O nome do policial era Jesus. João sentiu que tudo ía dar certo. Como Jesus e João se deram muito bem, na Bíblia, então conseguiriam prender o ladrão.
“Ah, eu não posso sair daqui não, fera. Se eu sair, eu é que vou preso”, respondeu Jesus.
João argumentou, mostrou o cara, eram pouco mais de cem metros. Nada. Nem pensar em sair atrás de ladrão. Quando chegou a viatura, já era tarde (no Recife, as viaturas da Polícia sempre chegam quando não há mais nada a fazer). João ainda circulou com os PMs, mas o cara estava longe. Não dizem que devagar se vai longe? Ladrão é que vai mesmo.

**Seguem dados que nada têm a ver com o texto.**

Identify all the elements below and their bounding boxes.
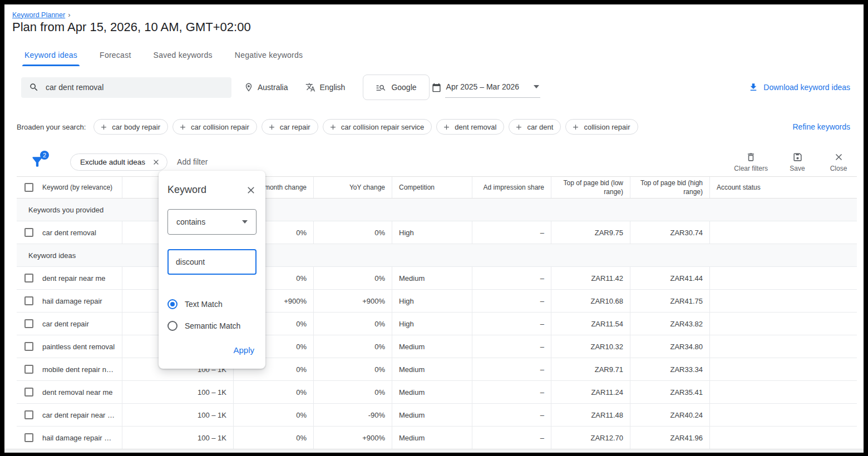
tab-forecast[interactable]: Forecast: [97, 48, 133, 66]
top-bid-low-cell: ZAR9.71: [551, 358, 630, 380]
top-bid-high-cell: ZAR40.24: [630, 404, 710, 426]
top-bid-high-cell: ZAR34.80: [630, 335, 710, 358]
semantic-match-label: Semantic Match: [185, 321, 240, 330]
top-bid-low-cell: ZAR10.68: [551, 290, 630, 312]
yoy-change-cell: -90%: [314, 404, 392, 426]
broaden-chip-label: car collision repair service: [341, 123, 425, 131]
yoy-change-cell: 0%: [314, 381, 392, 403]
keyword-cell: mobile dent repair near…: [42, 365, 115, 374]
table-actions: Clear filters Save Close: [734, 152, 850, 172]
row-checkbox[interactable]: [24, 319, 33, 328]
top-bid-high-cell: ZAR43.82: [630, 313, 710, 335]
filter-count-badge: 2: [40, 151, 49, 160]
exclude-adult-ideas-chip[interactable]: Exclude adult ideas: [70, 153, 167, 171]
row-checkbox[interactable]: [24, 296, 33, 305]
section-label: Keyword ideas: [28, 251, 76, 260]
search-network-selector[interactable]: Google: [363, 75, 429, 100]
save-icon: [792, 152, 803, 162]
select-all-checkbox[interactable]: [24, 183, 33, 192]
tab-negative-keywords[interactable]: Negative keywords: [233, 48, 305, 66]
header-account-status[interactable]: Account status: [710, 177, 857, 198]
save-button[interactable]: Save: [786, 152, 809, 172]
row-checkbox[interactable]: [24, 410, 33, 419]
row-checkbox[interactable]: [24, 342, 33, 351]
section-label: Keywords you provided: [28, 206, 103, 214]
competition-cell: Medium: [392, 267, 472, 289]
breadcrumb-link[interactable]: Keyword Planner: [12, 11, 65, 19]
table-row: car dent removal0%0%High–ZAR9.75ZAR30.74: [17, 221, 857, 244]
table-row: paintless dent removal0%0%Medium–ZAR10.3…: [17, 335, 857, 358]
add-filter-button[interactable]: Add filter: [177, 157, 208, 166]
keyword-cell: car dent removal: [42, 229, 96, 237]
location-selector[interactable]: Australia: [244, 82, 288, 92]
keyword-cell: dent removal near me: [42, 388, 112, 396]
broaden-chip[interactable]: car dent: [509, 119, 561, 135]
radio-selected-icon[interactable]: [167, 299, 177, 309]
account-status-cell: [710, 221, 857, 244]
condition-select[interactable]: contains: [167, 209, 257, 235]
yoy-change-cell: 0%: [314, 313, 392, 335]
header-top-bid-low[interactable]: Top of page bid (low range): [551, 177, 630, 198]
tab-saved-keywords[interactable]: Saved keywords: [151, 48, 215, 66]
search-network-label: Google: [391, 83, 416, 92]
text-match-option[interactable]: Text Match: [167, 299, 257, 309]
horizontal-scrollbar[interactable]: [4, 449, 864, 453]
filter-button[interactable]: 2: [30, 155, 45, 169]
close-button[interactable]: Close: [827, 152, 850, 172]
filter-chip-label: Exclude adult ideas: [80, 158, 145, 166]
broaden-chip[interactable]: car repair: [262, 119, 318, 135]
account-status-cell: [710, 290, 857, 312]
row-checkbox[interactable]: [24, 433, 33, 442]
header-yoy-change[interactable]: YoY change: [314, 177, 392, 198]
table-row: hail damage repair near…100 – 1K0%+900%M…: [17, 427, 857, 449]
radio-unselected-icon[interactable]: [167, 321, 177, 331]
date-range-label: Apr 2025 – Mar 2026: [446, 82, 520, 91]
dialog-title: Keyword: [167, 184, 206, 196]
semantic-match-option[interactable]: Semantic Match: [167, 321, 257, 331]
keyword-search-box[interactable]: [21, 77, 231, 98]
section-header-row: Keyword ideas: [17, 244, 857, 267]
remove-filter-icon[interactable]: [152, 158, 160, 166]
row-checkbox[interactable]: [24, 228, 33, 237]
close-icon: [834, 152, 844, 162]
apply-button[interactable]: Apply: [167, 345, 257, 355]
account-status-cell: [710, 313, 857, 335]
select-caret-icon: [242, 220, 248, 224]
broaden-chip[interactable]: collision repair: [565, 119, 638, 135]
row-checkbox[interactable]: [24, 274, 33, 282]
row-checkbox[interactable]: [24, 388, 33, 396]
broaden-chip-label: dent removal: [455, 123, 496, 131]
date-range-selector[interactable]: Apr 2025 – Mar 2026: [432, 77, 541, 98]
competition-cell: Medium: [392, 381, 472, 403]
refine-keywords-link[interactable]: Refine keywords: [793, 122, 851, 131]
competition-cell: Medium: [392, 427, 472, 449]
avg-monthly-searches-cell: 100 – 1K: [122, 427, 234, 449]
header-keyword[interactable]: Keyword (by relevance): [17, 177, 122, 198]
broaden-chip[interactable]: car collision repair: [172, 119, 257, 135]
header-competition[interactable]: Competition: [392, 177, 472, 198]
tab-keyword-ideas[interactable]: Keyword ideas: [22, 48, 80, 66]
clear-filters-button[interactable]: Clear filters: [734, 152, 768, 172]
yoy-change-cell: +900%: [314, 427, 392, 449]
row-checkbox[interactable]: [24, 365, 33, 374]
yoy-change-cell: 0%: [314, 335, 392, 358]
broaden-chip[interactable]: car body repair: [93, 119, 168, 135]
search-input[interactable]: [46, 83, 224, 92]
language-selector[interactable]: English: [305, 82, 345, 92]
plus-icon: [329, 123, 337, 131]
header-ad-impression-share[interactable]: Ad impression share: [472, 177, 551, 198]
download-icon: [748, 82, 758, 92]
condition-value: contains: [176, 217, 205, 226]
three-month-change-cell: 0%: [234, 404, 314, 426]
three-month-change-cell: 0%: [234, 427, 314, 449]
table-row: car dent repair0%0%High–ZAR11.54ZAR43.82: [17, 313, 857, 335]
dialog-close-icon[interactable]: [245, 185, 257, 196]
filter-value-input[interactable]: [167, 249, 257, 275]
header-top-bid-high[interactable]: Top of page bid (high range): [630, 177, 710, 198]
keyword-cell: car dent repair: [42, 320, 89, 328]
yoy-change-cell: +900%: [314, 290, 392, 312]
broaden-chip[interactable]: dent removal: [436, 119, 504, 135]
download-keyword-ideas-button[interactable]: Download keyword ideas: [748, 82, 850, 92]
broaden-chip[interactable]: car collision repair service: [323, 119, 432, 135]
search-icon: [29, 82, 39, 92]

Abatido, chateado, João foi para a casa de Ritinha, em Boa Viagem. Estacionou o carro na Rua dos Navegantes. Na hora que trancou a porta do seu Itamar, sentiu algo estranho. Era um mau-pressentimento forte, semelhante à decisão do Campeonato Estadual, nos pênaltis.
Ficou no apartamento da namorada, e de vez em quando vinha aquele sexto sentido. “E o Fusquinha na rua, João Valadares...”
Já era noite, quando ele não resistiu. Iria descer, para tirar o carro da Navegantes, e botar na Avenida Boa Viagem, bem mais movimentada e defronte à entrada do prédio. Era mais seguro.
“Deixa lá mesmo, João, o perigo já passou”, respondeu Ritinha. Creio que Diogo, irmão de Ritinha, também tentou acalmá-lo, mas como Diogo é rubronegro, é bom ter cuidado.
Ele não resistiu. Desceu com Ritinha, para mudar o lugar do Itamar. Mas a chuva estava pesada. No elevador, foi percebendo que era um exagero. Chegou ao térreo, mas nem desceu. O Fusquinha ficou lá.
Sabe-se que durante a noite, o magro Valadares acordou várias vezes.
“Meu Fusca!”, pensava.
“Itamar!”.
Um suor frio o acompanhou durante toda a longa noite.
Na segunda-feira, descendo no elevador, Diogo soltou uma gracinha que o magro não gostou nada.
“Eita, o teu fusquete... Tanto que falasse, será que ele ainda está lá?”
O magro, com olheiras profundas, pensou em dar uma cotovelada no irmão de Rita, mas deixou para lá. Quando chegou ao local, estava vazio. Na madrugada, tinham roubado seu Fusquinha.
“Gelei na hora”, me confessou ele, há pouco.
Na delegacia, contou detalhadamente o que tinha acontecido. O policial perguntou qual era o ano do carro.
“Noventa e quatro”.
“Ah, pode esquecer. Vai virar bugre ou ultra-leve”, respondeu, quase sorrindo.
Foi um consolo e tanto.
João me confessou também que tinha se apegado ao carrinho. Foi um ano de convivência, entre uma boemia e outra.
“É igual a cachorro, a gente se apega”.
Uma semana antes, em uma farra com o inseparável Marcel Tito, ele disse que o Fusca 94 tinha sido a melhor compra que já tinha feito na vida.
E o toque sentimental, capaz de arrancar lágrimas no mais bruto dos brutos: João passou dois dias indo ao trabalho com as chaves do Fusca no bolso...
**Nota aos leitores: por conta da minha mudança para o Cabo, estou tendo problemas com a Internet. Tem hora que a letra fica maior, que sai minúscula, depois tudo some, esta postagem mesmo me custou um tempo enorme. Segurem firme, que em breve, tudo voltará à normalidade.